* _Data records_

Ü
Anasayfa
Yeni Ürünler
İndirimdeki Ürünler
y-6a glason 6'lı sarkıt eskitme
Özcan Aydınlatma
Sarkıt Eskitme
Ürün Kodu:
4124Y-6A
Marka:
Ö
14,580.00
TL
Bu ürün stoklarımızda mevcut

---

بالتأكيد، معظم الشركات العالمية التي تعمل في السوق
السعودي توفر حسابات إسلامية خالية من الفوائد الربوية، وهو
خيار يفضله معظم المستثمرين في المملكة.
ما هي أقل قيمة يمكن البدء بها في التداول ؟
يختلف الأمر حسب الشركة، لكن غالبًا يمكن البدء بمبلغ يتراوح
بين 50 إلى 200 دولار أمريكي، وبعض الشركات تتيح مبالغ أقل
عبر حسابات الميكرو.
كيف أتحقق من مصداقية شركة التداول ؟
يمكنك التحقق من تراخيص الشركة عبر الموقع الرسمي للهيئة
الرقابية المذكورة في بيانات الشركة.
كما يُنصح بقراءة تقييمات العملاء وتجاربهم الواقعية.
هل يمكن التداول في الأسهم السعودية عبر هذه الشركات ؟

--

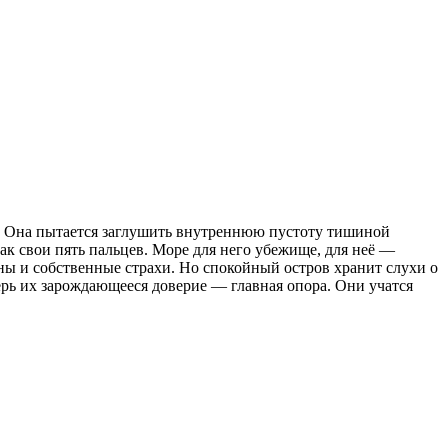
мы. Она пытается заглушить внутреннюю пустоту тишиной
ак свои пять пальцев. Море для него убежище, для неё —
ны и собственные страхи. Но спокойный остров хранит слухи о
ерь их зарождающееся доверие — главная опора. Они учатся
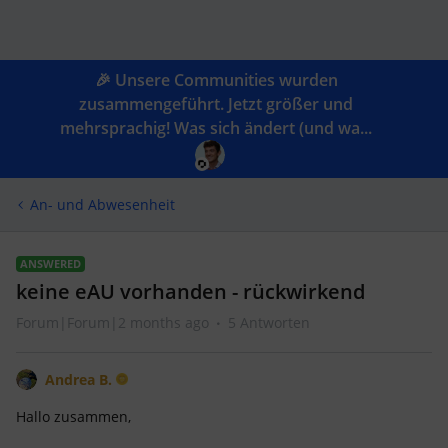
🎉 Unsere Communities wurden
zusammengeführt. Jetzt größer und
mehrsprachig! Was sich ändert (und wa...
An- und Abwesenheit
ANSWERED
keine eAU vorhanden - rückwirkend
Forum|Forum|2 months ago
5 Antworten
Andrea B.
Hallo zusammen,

* _Exercise brief_
Check each line above for the word "التداول" and copy every line that has it.

* _Exercise result_
ما هي أقل قيمة يمكن البدء بها في التداول ؟
كيف أتحقق من مصداقية شركة التداول ؟
هل يمكن التداول في الأسهم السعودية عبر هذه الشركات ؟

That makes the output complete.